What is Plagiocephaly?
Plagiocephaly is a blanket term used to describe what are actually three different types of skull deformations: plagiocephaly, brachycephaly, and scaphocephaly. Torticollis is another related condition which often goes hand in hand with plagiocephaly.
Plagiocephaly, commonly known as Flat Head Syndrome, is a condition that causes a flattened appearance in a baby’s head or face. Plagiocephaly can also be called deformational plagiocephaly or positional plagiocephaly.
Brachycephaly is characterized by a flattened appearance on the back of the head. It is typically caused by extensive back sleeping. The head flattens uniformly and appears wider and shorter. An increased head height is also common in infants with brachycephaly.
Scaphocephaly, also called Dolichocephaly, describes a head with a long, narrow shape. It is particularly common in premature babies who spend time in the NICU.
A high percentage of babies with plagiocephaly also have torticollis (commonly called “wry neck”). Plagiobabies may favor one side of their head, which shortens or tightens the sternocleidomastoid (SCM) muscle, limits their range of motion and causes the head to turn or tilt to one side.
Torticollis can also be caused by placement in utero, lack of space in utero (often present with large baby, small mother, or multiples) or trauma during the birth process.
Causes of Plagiocephaly
How does plagiocephaly develop? An infant’s skull has several plates of bone that are separated by fibrous joints called sutures. The sutures fuse as the child grows and develops, and around two years old the previously soft, malleable skull becomes one solid piece of fully formed bone.

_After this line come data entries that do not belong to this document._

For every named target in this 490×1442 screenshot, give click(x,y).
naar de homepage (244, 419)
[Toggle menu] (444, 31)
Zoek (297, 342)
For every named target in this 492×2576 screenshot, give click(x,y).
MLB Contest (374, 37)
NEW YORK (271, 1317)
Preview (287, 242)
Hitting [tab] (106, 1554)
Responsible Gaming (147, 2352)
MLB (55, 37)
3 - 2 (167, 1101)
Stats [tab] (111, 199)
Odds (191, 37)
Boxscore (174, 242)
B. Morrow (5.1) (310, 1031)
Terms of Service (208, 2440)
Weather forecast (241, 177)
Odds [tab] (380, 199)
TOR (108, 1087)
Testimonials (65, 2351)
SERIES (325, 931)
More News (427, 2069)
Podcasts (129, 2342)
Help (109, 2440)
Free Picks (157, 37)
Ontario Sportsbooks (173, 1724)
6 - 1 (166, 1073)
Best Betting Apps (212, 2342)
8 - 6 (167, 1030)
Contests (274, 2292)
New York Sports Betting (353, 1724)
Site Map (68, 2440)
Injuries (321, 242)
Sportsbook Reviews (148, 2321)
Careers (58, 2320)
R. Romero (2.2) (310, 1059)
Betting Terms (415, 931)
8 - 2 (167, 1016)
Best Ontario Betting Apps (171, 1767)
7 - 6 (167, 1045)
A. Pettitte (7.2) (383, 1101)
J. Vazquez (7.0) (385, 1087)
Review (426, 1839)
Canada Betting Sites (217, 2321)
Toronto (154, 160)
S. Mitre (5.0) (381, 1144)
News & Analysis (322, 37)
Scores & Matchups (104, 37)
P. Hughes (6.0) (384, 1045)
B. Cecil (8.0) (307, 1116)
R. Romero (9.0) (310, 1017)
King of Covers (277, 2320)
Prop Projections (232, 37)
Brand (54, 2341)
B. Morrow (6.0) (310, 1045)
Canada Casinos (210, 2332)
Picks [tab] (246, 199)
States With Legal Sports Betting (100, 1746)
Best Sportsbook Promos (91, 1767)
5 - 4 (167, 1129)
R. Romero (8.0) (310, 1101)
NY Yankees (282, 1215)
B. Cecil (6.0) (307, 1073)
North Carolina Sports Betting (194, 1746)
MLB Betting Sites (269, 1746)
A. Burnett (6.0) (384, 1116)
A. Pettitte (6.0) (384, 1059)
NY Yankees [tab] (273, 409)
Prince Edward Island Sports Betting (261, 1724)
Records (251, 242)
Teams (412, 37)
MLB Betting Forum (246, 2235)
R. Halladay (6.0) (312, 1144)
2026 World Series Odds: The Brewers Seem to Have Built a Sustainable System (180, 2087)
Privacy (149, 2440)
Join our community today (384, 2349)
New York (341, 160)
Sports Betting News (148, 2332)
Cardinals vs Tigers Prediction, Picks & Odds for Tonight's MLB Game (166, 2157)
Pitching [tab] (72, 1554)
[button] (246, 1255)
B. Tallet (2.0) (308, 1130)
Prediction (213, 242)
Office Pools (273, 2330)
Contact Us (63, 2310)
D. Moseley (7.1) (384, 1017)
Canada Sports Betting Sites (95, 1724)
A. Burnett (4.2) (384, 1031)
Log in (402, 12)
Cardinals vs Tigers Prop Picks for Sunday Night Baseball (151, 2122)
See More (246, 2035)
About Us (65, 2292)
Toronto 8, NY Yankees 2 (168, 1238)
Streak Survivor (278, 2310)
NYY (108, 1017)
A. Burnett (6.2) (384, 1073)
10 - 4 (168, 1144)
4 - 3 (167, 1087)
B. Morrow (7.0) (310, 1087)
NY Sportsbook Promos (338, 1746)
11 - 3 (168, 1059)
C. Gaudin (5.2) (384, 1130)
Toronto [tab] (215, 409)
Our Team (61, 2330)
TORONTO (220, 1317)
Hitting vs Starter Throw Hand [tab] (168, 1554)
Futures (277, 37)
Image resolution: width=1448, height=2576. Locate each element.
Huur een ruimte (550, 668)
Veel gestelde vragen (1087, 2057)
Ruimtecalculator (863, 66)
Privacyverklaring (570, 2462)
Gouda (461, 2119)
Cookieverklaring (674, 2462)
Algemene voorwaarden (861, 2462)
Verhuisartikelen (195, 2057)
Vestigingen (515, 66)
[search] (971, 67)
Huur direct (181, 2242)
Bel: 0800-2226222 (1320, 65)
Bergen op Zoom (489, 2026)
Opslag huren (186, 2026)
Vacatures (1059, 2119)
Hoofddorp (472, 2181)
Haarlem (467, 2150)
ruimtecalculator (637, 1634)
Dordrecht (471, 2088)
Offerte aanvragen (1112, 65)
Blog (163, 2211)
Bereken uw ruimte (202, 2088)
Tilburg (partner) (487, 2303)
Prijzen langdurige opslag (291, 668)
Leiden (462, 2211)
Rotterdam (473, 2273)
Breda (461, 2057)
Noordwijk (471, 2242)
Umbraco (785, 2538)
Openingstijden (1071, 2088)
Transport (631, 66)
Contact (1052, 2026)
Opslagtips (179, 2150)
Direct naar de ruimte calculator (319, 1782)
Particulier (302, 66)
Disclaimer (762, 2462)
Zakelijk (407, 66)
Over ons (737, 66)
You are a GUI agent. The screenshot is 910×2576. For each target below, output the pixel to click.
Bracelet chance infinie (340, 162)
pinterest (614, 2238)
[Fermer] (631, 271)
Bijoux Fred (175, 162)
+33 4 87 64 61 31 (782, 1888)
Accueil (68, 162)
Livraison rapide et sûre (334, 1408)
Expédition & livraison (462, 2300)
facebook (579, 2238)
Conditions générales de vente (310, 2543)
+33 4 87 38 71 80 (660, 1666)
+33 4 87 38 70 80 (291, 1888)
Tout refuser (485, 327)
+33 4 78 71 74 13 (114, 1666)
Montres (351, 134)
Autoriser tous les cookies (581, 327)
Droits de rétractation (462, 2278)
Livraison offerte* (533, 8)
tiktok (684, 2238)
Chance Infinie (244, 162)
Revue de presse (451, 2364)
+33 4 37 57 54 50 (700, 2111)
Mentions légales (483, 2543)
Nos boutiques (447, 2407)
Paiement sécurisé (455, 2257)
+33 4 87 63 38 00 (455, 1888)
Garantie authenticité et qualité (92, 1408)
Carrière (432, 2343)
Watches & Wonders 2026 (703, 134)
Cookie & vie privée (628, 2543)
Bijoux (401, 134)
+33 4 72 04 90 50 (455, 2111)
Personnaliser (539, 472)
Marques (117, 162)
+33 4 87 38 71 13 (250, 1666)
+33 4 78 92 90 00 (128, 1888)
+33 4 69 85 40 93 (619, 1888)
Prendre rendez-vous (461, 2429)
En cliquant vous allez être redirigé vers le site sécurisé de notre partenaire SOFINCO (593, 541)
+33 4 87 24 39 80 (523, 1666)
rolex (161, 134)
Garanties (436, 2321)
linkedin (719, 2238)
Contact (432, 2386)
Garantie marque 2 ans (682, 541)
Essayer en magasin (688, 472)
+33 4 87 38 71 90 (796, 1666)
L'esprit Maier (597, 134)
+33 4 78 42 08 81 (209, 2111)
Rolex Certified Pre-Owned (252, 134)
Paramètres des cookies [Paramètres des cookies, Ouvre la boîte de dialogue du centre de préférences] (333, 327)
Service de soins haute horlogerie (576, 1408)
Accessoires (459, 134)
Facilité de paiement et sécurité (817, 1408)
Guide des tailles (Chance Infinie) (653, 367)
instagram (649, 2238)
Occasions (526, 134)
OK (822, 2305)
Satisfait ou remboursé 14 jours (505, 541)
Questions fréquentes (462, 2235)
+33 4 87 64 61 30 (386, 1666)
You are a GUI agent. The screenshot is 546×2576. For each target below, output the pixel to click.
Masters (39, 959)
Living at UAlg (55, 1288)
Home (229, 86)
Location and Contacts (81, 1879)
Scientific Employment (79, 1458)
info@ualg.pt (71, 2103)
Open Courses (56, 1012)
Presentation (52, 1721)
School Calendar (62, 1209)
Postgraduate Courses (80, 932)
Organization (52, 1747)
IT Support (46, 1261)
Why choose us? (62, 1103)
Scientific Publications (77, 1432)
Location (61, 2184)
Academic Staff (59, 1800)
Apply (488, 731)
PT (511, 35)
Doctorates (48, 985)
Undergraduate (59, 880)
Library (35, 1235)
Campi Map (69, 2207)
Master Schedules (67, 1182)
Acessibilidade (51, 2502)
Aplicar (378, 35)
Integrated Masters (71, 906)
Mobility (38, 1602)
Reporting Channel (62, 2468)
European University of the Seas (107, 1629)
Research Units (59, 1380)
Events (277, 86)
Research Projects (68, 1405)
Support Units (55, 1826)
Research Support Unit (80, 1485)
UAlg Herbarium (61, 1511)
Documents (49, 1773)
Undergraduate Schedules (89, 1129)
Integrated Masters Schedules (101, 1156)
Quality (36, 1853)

Note: Early diagnosis and treatment of plagiocephaly are important. Ideally you are able to start treatment while your baby’s skull is still soft, making it much more receptive to reforming into a natural shape in a shorter amount of time.
If your infant’s rapidly growing skull attempts to expand and is met with some type of repeated or extended resistance, the result is flattening of the head or face. The resistance can occur either prenatally in the mother’s womb or after birth with an external force after birth such as a bed or other flat resting surface.
After birth, most occurrences of plagiocephaly result from sleeping regularly in one position or spending a great deal of time sitting in the same position, such as in a car seat/infant car carrier, bouncy seat or swing.
Plagiocephaly occurs more often in premature infants whose skulls are even more pliable than other babies. These babies may spend a great deal of time lying down as they receive treatment for other medical complications. It also seems to be more common in boys.
Most parents begin to notice a flattening effect on their baby’s head at about 6-8 weeks of age.
The American Academy of Pediatrics recommends that pediatricians screen infants at 2-3 months of age to ensure the baby’s skull is growing and forming in its proper shape. Your child’s physician can diagnose your child with plagiocephaly and may refer you to a specialist and/or cranial orthotic device manufacturer.
The physician can diagnose plagiocephaly with a thorough physical exam and medical history; tests such as X-rays or CT scans are not typically necessary.